As the excellent website Catallaxy Files pointed out, by "within budget" Garrett meant 957,805 laptops had been bought at a cost of $2.4 billion - or $2505 per unit, about four times as much as you'll pay at Harvey Norman.


That's Labor efficiency for you. By contrast, this government leaks like Osama bin Laden's head, and all for a taxpayer outlay of absolutely nothing. The only cost-effective unit within the ALP is the one bringing down the ALP.


Canberra sets an enviable standard for leakage, and it isn't limited to government.


Earlier this month a car was observed performing burnouts in a Canberra suburb.


Police were at a loss to track down the offender, until he obligingly leaked video of the stunt to his own Facebook page. He faces court next month. Someone give that bloke a cabinet post. He's evidently well-qualified, and his future licence-free status will be covered by the provision of a government vehicle and driver.


Leaks are a continual source of governmental problems. For the rest of us the problem is government itself. While Labor


has been in self-destruct mode for the past two years, it has also managed to pass reams of meddlesome legislation.


According to the Institute of Public Affairs, in 2012 the Gillard government passed the second-most pages of legislation in Australia's history, meaning that each and every citizen is now subject to more than 100,000 pages of federal law. Anyone who doubts the crushing effect of these rules should try opening a business.

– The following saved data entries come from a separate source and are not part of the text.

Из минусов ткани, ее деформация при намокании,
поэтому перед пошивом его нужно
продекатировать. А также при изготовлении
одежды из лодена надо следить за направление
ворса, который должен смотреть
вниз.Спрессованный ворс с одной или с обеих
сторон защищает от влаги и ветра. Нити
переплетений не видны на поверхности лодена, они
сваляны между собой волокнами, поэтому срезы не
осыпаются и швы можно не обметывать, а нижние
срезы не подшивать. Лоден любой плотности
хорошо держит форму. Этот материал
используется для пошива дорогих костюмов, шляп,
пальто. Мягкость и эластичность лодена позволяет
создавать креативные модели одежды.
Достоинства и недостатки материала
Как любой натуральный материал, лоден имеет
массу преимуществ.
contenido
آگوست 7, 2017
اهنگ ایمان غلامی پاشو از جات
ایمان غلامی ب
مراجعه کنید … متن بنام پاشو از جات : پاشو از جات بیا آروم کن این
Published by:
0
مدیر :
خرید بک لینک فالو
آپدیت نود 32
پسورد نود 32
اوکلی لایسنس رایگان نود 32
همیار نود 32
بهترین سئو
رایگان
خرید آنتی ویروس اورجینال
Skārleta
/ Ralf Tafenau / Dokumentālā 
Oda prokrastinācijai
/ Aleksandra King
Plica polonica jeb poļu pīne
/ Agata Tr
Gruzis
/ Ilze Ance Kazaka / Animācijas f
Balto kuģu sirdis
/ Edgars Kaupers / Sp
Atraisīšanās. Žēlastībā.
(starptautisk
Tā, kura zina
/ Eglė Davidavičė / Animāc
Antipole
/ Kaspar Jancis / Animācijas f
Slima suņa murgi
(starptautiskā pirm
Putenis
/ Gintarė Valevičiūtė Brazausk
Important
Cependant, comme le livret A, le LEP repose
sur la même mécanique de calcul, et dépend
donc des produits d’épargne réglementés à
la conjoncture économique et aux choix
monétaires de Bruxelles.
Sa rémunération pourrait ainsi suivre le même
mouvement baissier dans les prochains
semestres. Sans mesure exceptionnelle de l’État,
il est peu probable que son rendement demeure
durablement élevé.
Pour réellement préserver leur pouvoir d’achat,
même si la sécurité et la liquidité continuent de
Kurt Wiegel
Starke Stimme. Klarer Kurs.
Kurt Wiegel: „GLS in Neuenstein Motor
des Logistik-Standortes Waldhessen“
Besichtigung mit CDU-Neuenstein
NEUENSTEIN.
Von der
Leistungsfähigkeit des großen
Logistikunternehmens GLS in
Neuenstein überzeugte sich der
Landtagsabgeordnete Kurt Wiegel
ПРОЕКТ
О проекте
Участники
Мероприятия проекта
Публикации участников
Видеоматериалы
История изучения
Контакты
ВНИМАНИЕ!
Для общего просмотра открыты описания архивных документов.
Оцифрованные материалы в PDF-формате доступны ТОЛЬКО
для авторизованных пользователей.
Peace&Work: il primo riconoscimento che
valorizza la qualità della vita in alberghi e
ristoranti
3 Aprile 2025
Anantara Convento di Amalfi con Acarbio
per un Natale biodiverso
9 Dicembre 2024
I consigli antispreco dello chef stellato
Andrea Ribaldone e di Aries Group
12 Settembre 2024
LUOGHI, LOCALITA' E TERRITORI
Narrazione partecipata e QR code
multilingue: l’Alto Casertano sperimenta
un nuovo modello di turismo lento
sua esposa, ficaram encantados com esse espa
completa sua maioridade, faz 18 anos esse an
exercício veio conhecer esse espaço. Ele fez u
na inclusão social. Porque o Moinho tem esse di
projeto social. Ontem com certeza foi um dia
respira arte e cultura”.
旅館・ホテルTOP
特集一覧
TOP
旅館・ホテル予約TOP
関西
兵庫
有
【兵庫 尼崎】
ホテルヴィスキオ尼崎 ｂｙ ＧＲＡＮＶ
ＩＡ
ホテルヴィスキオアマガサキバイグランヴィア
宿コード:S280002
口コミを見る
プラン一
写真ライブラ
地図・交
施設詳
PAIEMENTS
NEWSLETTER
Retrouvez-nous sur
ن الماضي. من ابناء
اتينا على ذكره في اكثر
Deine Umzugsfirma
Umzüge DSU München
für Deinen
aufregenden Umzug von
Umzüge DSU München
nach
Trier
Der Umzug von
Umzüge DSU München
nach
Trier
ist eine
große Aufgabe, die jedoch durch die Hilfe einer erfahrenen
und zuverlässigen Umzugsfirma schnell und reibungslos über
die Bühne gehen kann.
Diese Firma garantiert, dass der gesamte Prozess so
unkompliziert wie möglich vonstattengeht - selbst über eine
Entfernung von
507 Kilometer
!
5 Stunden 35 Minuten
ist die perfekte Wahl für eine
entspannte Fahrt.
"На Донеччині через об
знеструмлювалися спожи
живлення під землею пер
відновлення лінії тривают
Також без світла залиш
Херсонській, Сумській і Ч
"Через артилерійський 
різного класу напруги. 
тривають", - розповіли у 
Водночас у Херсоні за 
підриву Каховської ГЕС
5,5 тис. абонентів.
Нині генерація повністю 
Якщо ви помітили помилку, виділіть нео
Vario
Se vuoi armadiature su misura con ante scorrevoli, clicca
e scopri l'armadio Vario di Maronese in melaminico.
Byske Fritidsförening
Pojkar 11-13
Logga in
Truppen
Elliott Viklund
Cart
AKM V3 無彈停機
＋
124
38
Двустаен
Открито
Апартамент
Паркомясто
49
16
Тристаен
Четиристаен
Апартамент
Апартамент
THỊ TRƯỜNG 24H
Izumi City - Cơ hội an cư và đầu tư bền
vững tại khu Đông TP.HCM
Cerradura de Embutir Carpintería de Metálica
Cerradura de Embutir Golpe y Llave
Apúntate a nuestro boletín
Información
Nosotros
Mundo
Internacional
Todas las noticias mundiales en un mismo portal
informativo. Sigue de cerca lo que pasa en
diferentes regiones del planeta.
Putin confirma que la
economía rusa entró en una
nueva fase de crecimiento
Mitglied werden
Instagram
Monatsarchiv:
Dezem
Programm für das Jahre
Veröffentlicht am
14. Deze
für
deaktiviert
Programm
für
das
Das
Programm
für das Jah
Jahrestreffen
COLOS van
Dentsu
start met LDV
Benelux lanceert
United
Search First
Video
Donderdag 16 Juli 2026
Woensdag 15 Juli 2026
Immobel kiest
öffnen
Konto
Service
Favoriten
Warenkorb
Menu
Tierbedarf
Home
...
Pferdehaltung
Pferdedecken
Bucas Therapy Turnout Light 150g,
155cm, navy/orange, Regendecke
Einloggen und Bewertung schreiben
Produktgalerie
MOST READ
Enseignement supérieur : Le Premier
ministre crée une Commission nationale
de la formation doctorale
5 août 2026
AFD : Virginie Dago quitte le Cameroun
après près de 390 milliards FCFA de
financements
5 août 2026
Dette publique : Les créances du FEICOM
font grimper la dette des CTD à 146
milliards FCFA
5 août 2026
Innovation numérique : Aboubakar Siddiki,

The website of Labor's Anthony Albanese boasts: "As of December 2011 the government had passed 254 bills through the parliament compared to just 108 bills in the first year of the Howard government." The numbers are bad enough, but consider the shambolic, leak-prone, dollar-tossing outfit responsible for all of these bills. With this government, passing legislation


is a like a drunk driver surviving


the trip home. Instead of celebrating the outcome, we


should gasp at the risk. And at the smothering of initiative beneath tonnes of regulation.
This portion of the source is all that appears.